Background Musculoskeletal injuries are commonly seen by medical staff of speed skating teams, but lack of injury registration underreports the incidence and prevalence of these injuries. Systematic injury prevention research in speed skating has not been undertaken.
Objective Initiating injury prevention research following the 6-step TRIPP framework.
Design Qualitative research including literature review and survey amongst medical staff involved with elite level speed skating teams and development of a logbook and risk factor testing battery for musculoskeletal injuries in speed skaters.
Participants Doctors and specialised physiotherapists in sports medicine involved with elite level speed skaters.
Assessment of risk factors/methods A qualitative study aimed to initiate the first steps of the TRIPP framework: injury surveillance, aetiology and mechanisms of injury and development of preventative measures. A review for epidemiological studies in speed skaters was conducted. Musculoskeletal injuries and related factors were further explored by interview and expert survey.
Measurements Literature review for epidemiological studies, interview and survey.

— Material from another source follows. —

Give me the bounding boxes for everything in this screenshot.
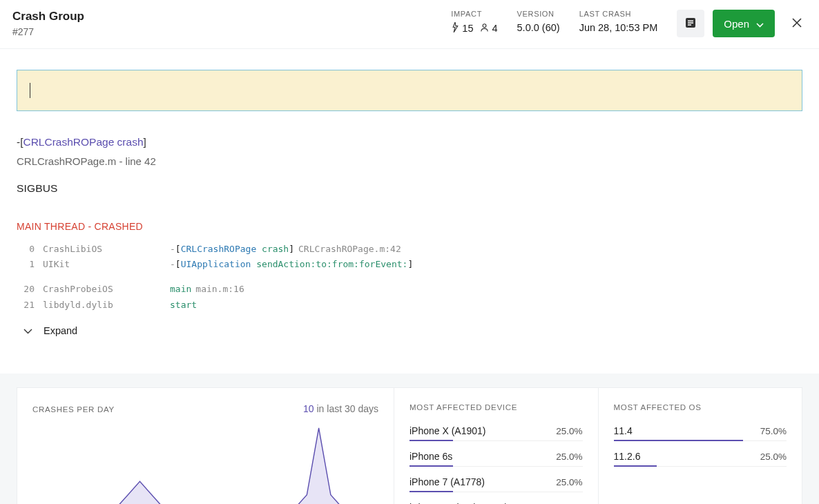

Results Four epidemiological studies reported on musculoskeletal injury prevalence (one season) between 24 to 60%. The expert survey (n=5, mean experience in sport=10.4 years) identified the lower back (100%), gluteal/pelvic area (80%) and the hip/groin, knee and lower leg (60%) as most commonly injured. The specific speed skating position and technique, kinetic chain instability, reduced joint mobility and falls were identified as risk factors for musculoskeletal injuries. Based on these results, an injury registration system, logbook, physical tests screening battery were created for pilot testing.
Conclusions This study described the first steps towards injury prevention using the TRIPP framework. Limitations are the small scale study and work at preliminary stages. However, there is underreporting of injuries in speed skaters and potential underestimation of the problem. Future research continues to focus on injury surveillance, aetiology and mechanisms of injury and development of preventative measures.